▶ Your assignment
For every record, give an exact copy that has no pictures in it.

(Information supplied)

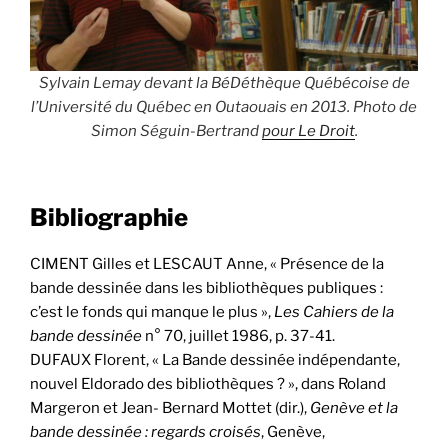
Sylvain Lemay devant la BéDéthèque Québécoise de
l’Université du Québec en Outaouais en 2013. Photo de
Simon Séguin-Bertrand
pour Le Droit
.
Bibliographie
CIMENT Gilles et LESCAUT Anne, « Présence de la
bande dessinée dans les bibliothèques publiques :
c’est le fonds qui manque le plus »,
Les Cahiers de la
bande dessinée
n° 70, juillet 1986, p. 37-41.
DUFAUX Florent, « La Bande dessinée indépendante,
nouvel Eldorado des bibliothèques ? », dans Roland
Margeron et Jean- Bernard Mottet (dir.),
Genève et la
bande dessinée : regards croisés
, Genève,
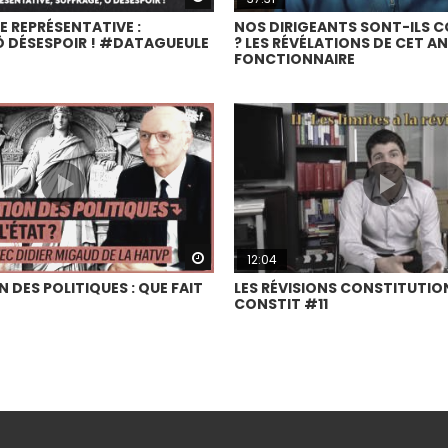
 REPRÉSENTATIVE :
NOS DIRIGEANTS SONT-ILS 
Ô DÉSESPOIR ! #DATAGUEULE
? LES RÉVÉLATIONS DE CET A
FONCTIONNAIRE
Watch Later
12:04
 DES POLITIQUES : QUE FAIT
LES RÉVISIONS CONSTITUTIO
CONSTIT #11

(End Information supplied)

▶ Exercise solution
Sylvain Lemay devant la BéDéthèque Québécoise de
l’Université du Québec en Outaouais en 2013. Photo de
Simon Séguin-Bertrand
pour Le Droit
.
Bibliographie
CIMENT Gilles et LESCAUT Anne, « Présence de la
bande dessinée dans les bibliothèques publiques :
c’est le fonds qui manque le plus »,
Les Cahiers de la
bande dessinée
n° 70, juillet 1986, p. 37-41.
DUFAUX Florent, « La Bande dessinée indépendante,
nouvel Eldorado des bibliothèques ? », dans Roland
Margeron et Jean- Bernard Mottet (dir.),
Genève et la
bande dessinée : regards croisés
, Genève,
 REPRÉSENTATIVE :
NOS DIRIGEANTS SONT-ILS 
Ô DÉSESPOIR ! #DATAGUEULE
? LES RÉVÉLATIONS DE CET A
FONCTIONNAIRE
Watch Later
12:04
 DES POLITIQUES : QUE FAIT
LES RÉVISIONS CONSTITUTIO
CONSTIT #11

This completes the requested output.